Scriveva bene Frank McCourt – in quello che personalmente considero un capolavoro letterario sulla professione dell’insegnante, “Ehi, prof!” – che in ogni classe ce n’è uno. Accanto al secchione, all’intellettuale, al piantagrane, alla reginetta di bellezza, al cocco di mamma, all’innamorata persa, al cuorcontento, alla volontaria d’interrogazione, al fantasticatore sempre perso con lo sguardo fuori dalla finestra, all’impreparato proprio nel giorno dell’interrogazione, al giocoliere con le forbici in mano, all’incappucciato e a chissà quali altre tipologie di studente c’è sempre lui, il portavoce. È l’incaricato preposto a fare domande alla prof, per perdere tempo e magari far saltare la lezione. Agisce preferibilmente di lunedì, alla prima ora, ma non tralascia per principio neanche altre fasce orarie infrasettimanali.
Spalleggiato dalla classe – ti sembra quasi di sentirli quei “Daiiii, falle una domanda!” che serpeggiano tra le bancate – punta alle materie più spigolose, più tecniche, dense di regole e cariche di esercizi. Nell’ambito letterario, ad esempio, non sceglierà mai storia o letteratura, quanto piuttosto geografia e grammatica. E gli argomenti? Sempre generici naturalmente, in grado di spalancare scenari infiniti di conversazione.
E se l’insegnante novellino – di primo pelo per intenderci – appoggia il gesso lusingato e comincia amabilmente a dissertare, compiaciuto dall’interesse di quella classe che sembra quasi starlo pure ad ascoltare, le “vecchie scorze” alias i capisaldi da cattedra degli istituti scolastici non ci cascano quasi più. E dico quasi perché è facile anche per noi veterani dell’insegnamento cadere in tentazione, farsi condurre a parlare di quel fatto d’attualità che tanto ci interessa e che ci appassiona, lasciarsi trascinare da questa o quella problematica. Abboccando all’amo, consapevolmente o meno, ti illudi di alimentare l’humus di quel cittadino del futuro. E allora guardi con orgoglio il suo sguardo serio, mentre affronta argomenti di cui solitamente ai ragazzi non importa un fico secco.

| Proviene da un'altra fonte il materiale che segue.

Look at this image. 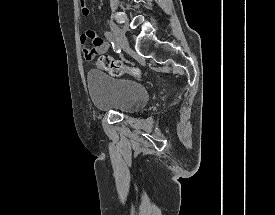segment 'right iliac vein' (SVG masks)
I'll return each instance as SVG.
<instances>
[{
	"label": "right iliac vein",
	"mask_w": 275,
	"mask_h": 215,
	"mask_svg": "<svg viewBox=\"0 0 275 215\" xmlns=\"http://www.w3.org/2000/svg\"><path fill=\"white\" fill-rule=\"evenodd\" d=\"M110 28L113 34L115 35L116 41L118 45L124 50V51H130V47L127 41V38L125 36V33L123 30H121L118 26L110 23Z\"/></svg>",
	"instance_id": "63e3f726"
}]
</instances>
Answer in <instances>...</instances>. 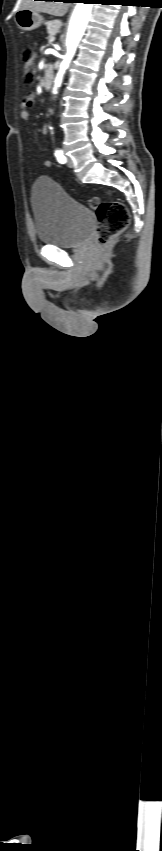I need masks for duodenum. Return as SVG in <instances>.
Wrapping results in <instances>:
<instances>
[{"label": "duodenum", "mask_w": 162, "mask_h": 851, "mask_svg": "<svg viewBox=\"0 0 162 851\" xmlns=\"http://www.w3.org/2000/svg\"><path fill=\"white\" fill-rule=\"evenodd\" d=\"M52 80H53V74H52V71H51L49 68H47V69L45 70L44 75H43V78H42V86H43V88H44V89H48V88L51 86V84H52Z\"/></svg>", "instance_id": "obj_1"}]
</instances>
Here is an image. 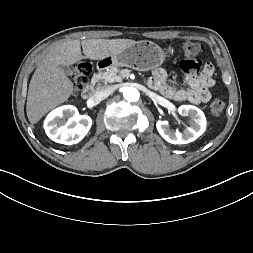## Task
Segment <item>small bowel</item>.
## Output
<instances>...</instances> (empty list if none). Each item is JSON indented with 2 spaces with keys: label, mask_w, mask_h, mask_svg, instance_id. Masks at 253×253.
Wrapping results in <instances>:
<instances>
[{
  "label": "small bowel",
  "mask_w": 253,
  "mask_h": 253,
  "mask_svg": "<svg viewBox=\"0 0 253 253\" xmlns=\"http://www.w3.org/2000/svg\"><path fill=\"white\" fill-rule=\"evenodd\" d=\"M178 71L182 77L186 78L188 88L174 86L168 78L167 71L162 67L153 71L148 82L149 86L174 101H188L194 104L207 103L211 98L209 89L214 85L212 63L209 61L202 63L198 57L186 58L180 62ZM198 73L201 74L198 75Z\"/></svg>",
  "instance_id": "small-bowel-1"
}]
</instances>
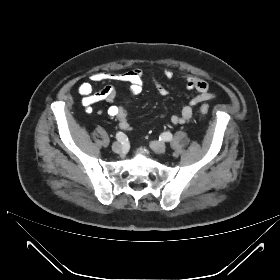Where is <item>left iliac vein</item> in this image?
I'll return each mask as SVG.
<instances>
[{
	"mask_svg": "<svg viewBox=\"0 0 280 280\" xmlns=\"http://www.w3.org/2000/svg\"><path fill=\"white\" fill-rule=\"evenodd\" d=\"M150 147L154 152L159 153V154H162L166 151V145L164 142L151 141Z\"/></svg>",
	"mask_w": 280,
	"mask_h": 280,
	"instance_id": "1",
	"label": "left iliac vein"
}]
</instances>
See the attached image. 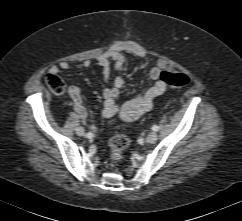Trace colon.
I'll return each mask as SVG.
<instances>
[{
    "instance_id": "colon-1",
    "label": "colon",
    "mask_w": 242,
    "mask_h": 221,
    "mask_svg": "<svg viewBox=\"0 0 242 221\" xmlns=\"http://www.w3.org/2000/svg\"><path fill=\"white\" fill-rule=\"evenodd\" d=\"M160 80L165 84L180 88L185 87L190 82V77L184 73L163 71ZM48 88L56 95H61L65 91V83L57 73H49L46 76ZM131 139L125 134H116L110 141V161L114 165H119L124 161V151L130 146Z\"/></svg>"
}]
</instances>
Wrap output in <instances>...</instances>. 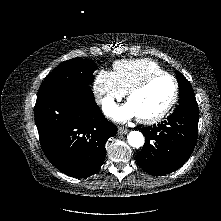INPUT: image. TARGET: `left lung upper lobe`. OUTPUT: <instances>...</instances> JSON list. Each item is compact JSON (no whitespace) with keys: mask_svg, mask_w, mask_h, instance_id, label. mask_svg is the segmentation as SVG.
<instances>
[{"mask_svg":"<svg viewBox=\"0 0 221 221\" xmlns=\"http://www.w3.org/2000/svg\"><path fill=\"white\" fill-rule=\"evenodd\" d=\"M176 75L180 88L179 105H177L176 110L183 108L198 109L191 84L180 72L176 71Z\"/></svg>","mask_w":221,"mask_h":221,"instance_id":"obj_1","label":"left lung upper lobe"}]
</instances>
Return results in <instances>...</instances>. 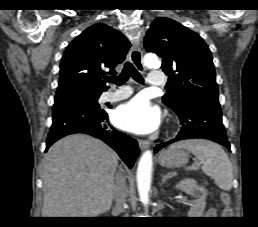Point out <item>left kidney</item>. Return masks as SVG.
I'll return each mask as SVG.
<instances>
[{
	"label": "left kidney",
	"instance_id": "5707ae66",
	"mask_svg": "<svg viewBox=\"0 0 258 227\" xmlns=\"http://www.w3.org/2000/svg\"><path fill=\"white\" fill-rule=\"evenodd\" d=\"M175 187L195 197V200L191 203L189 216L202 217L206 206V190L198 186L196 181L191 178L181 180Z\"/></svg>",
	"mask_w": 258,
	"mask_h": 227
}]
</instances>
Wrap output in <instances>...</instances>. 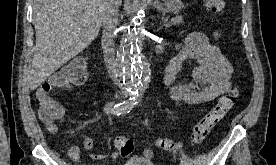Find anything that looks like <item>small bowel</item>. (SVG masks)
<instances>
[{"mask_svg": "<svg viewBox=\"0 0 276 165\" xmlns=\"http://www.w3.org/2000/svg\"><path fill=\"white\" fill-rule=\"evenodd\" d=\"M186 60H195L193 81L176 84V75ZM233 68L220 48L213 44L202 32H191L177 48V54L169 61L164 77V84L172 100L177 104H201L212 101L225 94L231 88ZM84 148L91 149L92 140L82 136ZM79 149L72 148L71 156L77 158ZM118 157L112 156L113 161Z\"/></svg>", "mask_w": 276, "mask_h": 165, "instance_id": "c3829d8e", "label": "small bowel"}]
</instances>
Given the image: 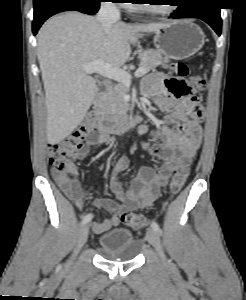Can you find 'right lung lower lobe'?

Il portavoce, prima di lanciarsi in tematiche serie da telegiornale, sonda sempre il terreno con un neutrale “Come sta prof? Passato bene il fine settimana?” È una specie di test: se, lusingata da questa cortese formulazione, la prof in questione si appoggia alla cattedra e attacca a raccontare: è fatta! A quel punto un buon quarto d’ora si può dire andato e, date le premesse, si può ben sperare nel dopo. Ed è lì che si sfoderano, a seguire, quei macro argomenti che traghettano dritti all’ora del campanello: “Cosa ne pensa dell’evoluzione della pandemia?” “Secondo lei ci sarà un nuovo lockdown?” “Ma Greta Thunberg che fine ha fatto?” Spesso il portavoce punta invece sul personale, agganciandosi alle tematiche trattate in classe. Rispetto alla scelta della scuola superiore, non manca mai quella classica: “Ma lei che corso di studi ha fatto?” che naturalmente implica una risposta congrua, che ripercorra un intero curriculum (qualche anno fa, mi sono sentita rivolgere: “Ma lei prof, a che età ha dato il primo bacio?”) E allora o cedi, o rispolveri McCourt: “Non farti mettere i piedi in testa. Fagli vedere chi comanda, o sei morto. E non farti prendere per il culo. Dì piuttosto: tirate fuori i quaderni. Facciamo un po’ di ortografia.”